Take from the data every line in which the word "сентября" is found.

(DATASET CONTENT)
--- START ---

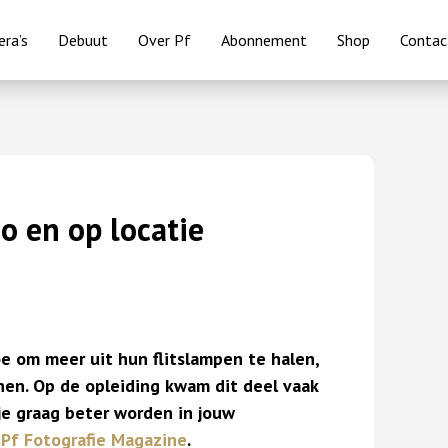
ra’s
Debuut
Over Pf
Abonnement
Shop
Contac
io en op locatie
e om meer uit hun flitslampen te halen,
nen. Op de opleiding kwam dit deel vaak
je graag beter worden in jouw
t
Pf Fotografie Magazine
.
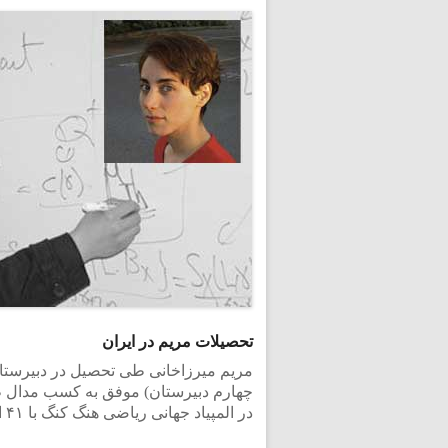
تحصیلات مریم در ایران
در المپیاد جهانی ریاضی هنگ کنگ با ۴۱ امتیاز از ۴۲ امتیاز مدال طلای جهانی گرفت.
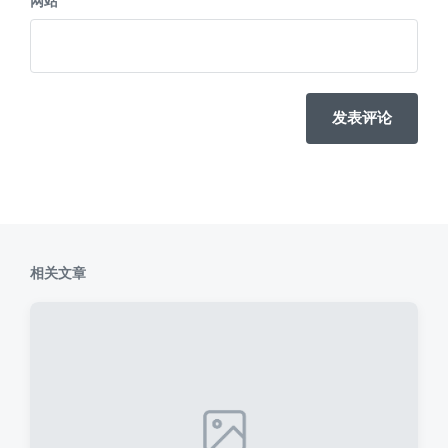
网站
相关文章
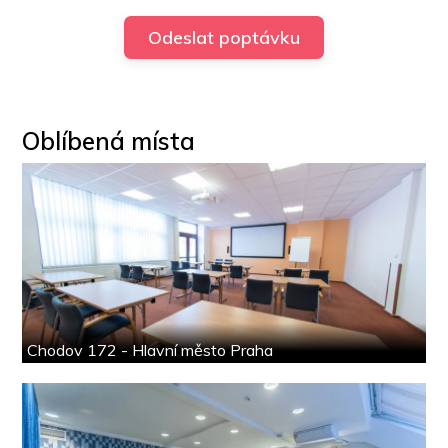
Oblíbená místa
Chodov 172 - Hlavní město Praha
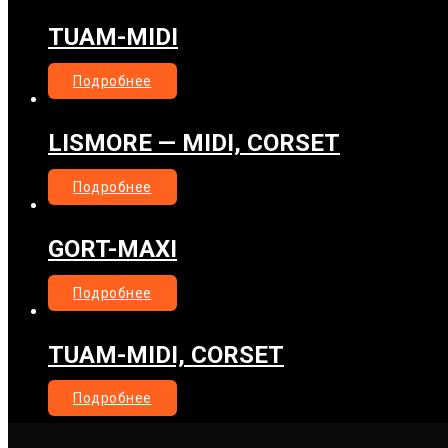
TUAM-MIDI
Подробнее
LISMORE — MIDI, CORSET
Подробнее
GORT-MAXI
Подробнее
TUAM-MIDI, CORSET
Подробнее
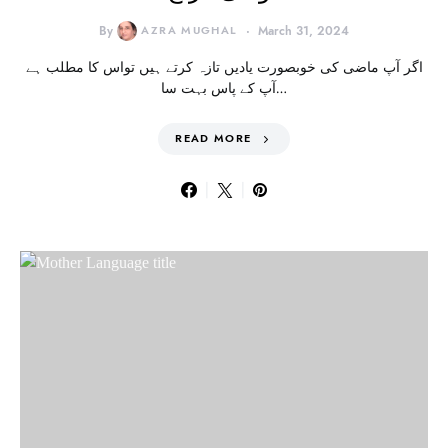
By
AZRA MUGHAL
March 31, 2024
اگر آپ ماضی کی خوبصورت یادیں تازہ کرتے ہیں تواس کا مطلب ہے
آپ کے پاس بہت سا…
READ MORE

--- END ---
--- START ---

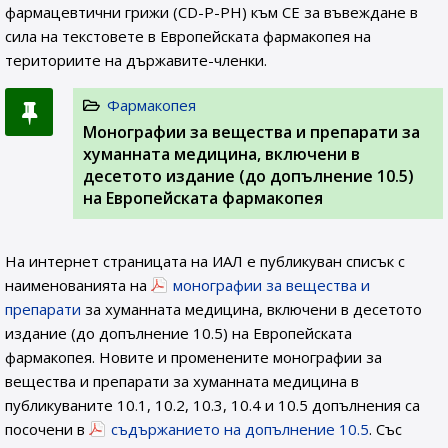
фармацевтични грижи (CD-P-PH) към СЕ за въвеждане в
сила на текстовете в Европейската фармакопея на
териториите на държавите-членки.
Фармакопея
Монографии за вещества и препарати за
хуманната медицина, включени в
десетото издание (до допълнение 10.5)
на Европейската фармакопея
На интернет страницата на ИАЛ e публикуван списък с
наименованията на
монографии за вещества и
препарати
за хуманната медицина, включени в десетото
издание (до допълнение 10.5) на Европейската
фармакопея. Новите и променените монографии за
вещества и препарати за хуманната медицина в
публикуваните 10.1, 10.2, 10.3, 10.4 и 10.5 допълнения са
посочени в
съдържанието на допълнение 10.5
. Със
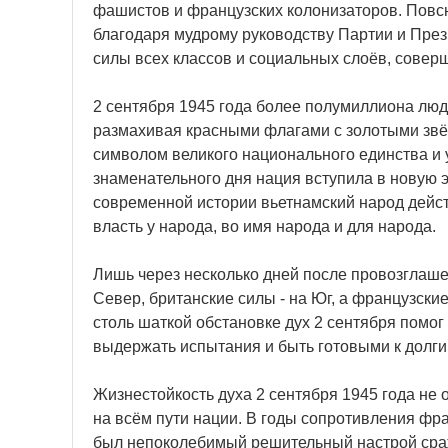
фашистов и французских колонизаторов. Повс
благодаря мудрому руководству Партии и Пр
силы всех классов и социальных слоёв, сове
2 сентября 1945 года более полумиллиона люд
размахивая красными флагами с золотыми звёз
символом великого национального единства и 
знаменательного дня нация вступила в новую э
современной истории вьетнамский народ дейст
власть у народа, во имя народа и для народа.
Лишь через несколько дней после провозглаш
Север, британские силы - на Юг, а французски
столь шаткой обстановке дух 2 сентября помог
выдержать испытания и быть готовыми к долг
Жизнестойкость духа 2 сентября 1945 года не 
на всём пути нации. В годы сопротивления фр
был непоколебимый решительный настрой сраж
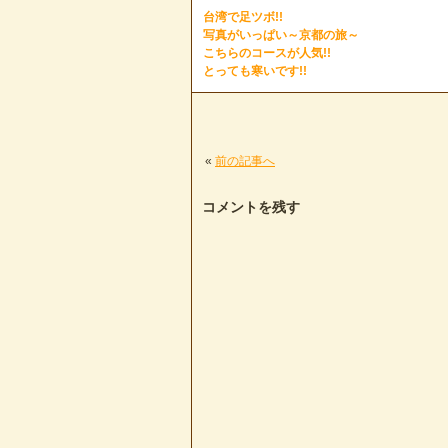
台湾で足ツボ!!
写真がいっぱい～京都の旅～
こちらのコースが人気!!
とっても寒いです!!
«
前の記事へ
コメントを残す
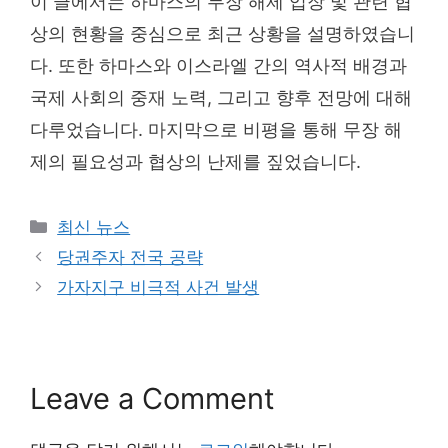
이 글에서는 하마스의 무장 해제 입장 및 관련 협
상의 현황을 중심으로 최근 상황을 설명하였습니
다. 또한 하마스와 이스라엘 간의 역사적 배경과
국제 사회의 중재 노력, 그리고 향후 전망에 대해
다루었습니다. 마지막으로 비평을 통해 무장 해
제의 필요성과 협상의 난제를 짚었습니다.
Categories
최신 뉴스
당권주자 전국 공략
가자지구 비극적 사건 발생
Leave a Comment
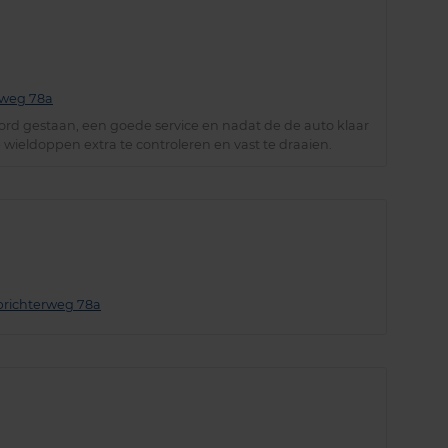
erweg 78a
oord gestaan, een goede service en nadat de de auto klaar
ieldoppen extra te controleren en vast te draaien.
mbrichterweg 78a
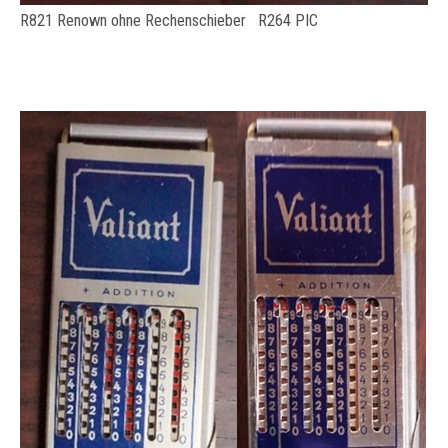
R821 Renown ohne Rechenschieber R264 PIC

--- END ---
--- START ---

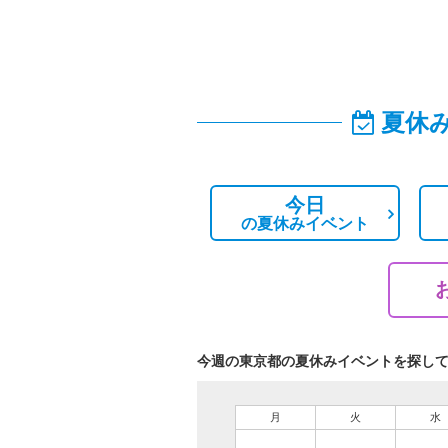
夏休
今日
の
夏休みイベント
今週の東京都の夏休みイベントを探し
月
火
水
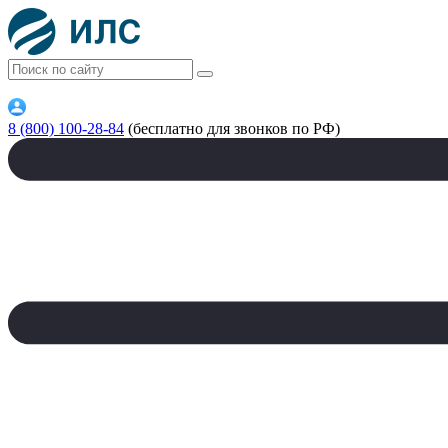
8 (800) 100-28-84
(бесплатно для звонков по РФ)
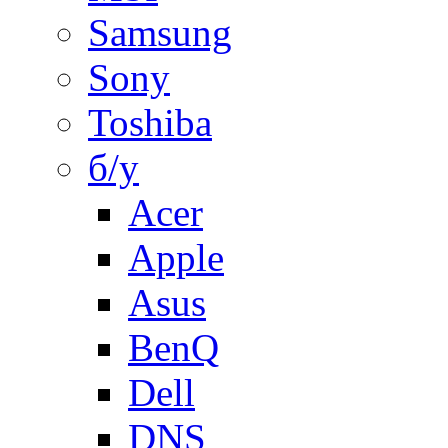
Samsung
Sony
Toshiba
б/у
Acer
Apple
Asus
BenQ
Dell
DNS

--- END ---

(EXPECTED ANSWER)
2 сентября 1945 года более полумиллиона люд
столь шаткой обстановке дух 2 сентября помог
Жизнестойкость духа 2 сентября 1945 года не 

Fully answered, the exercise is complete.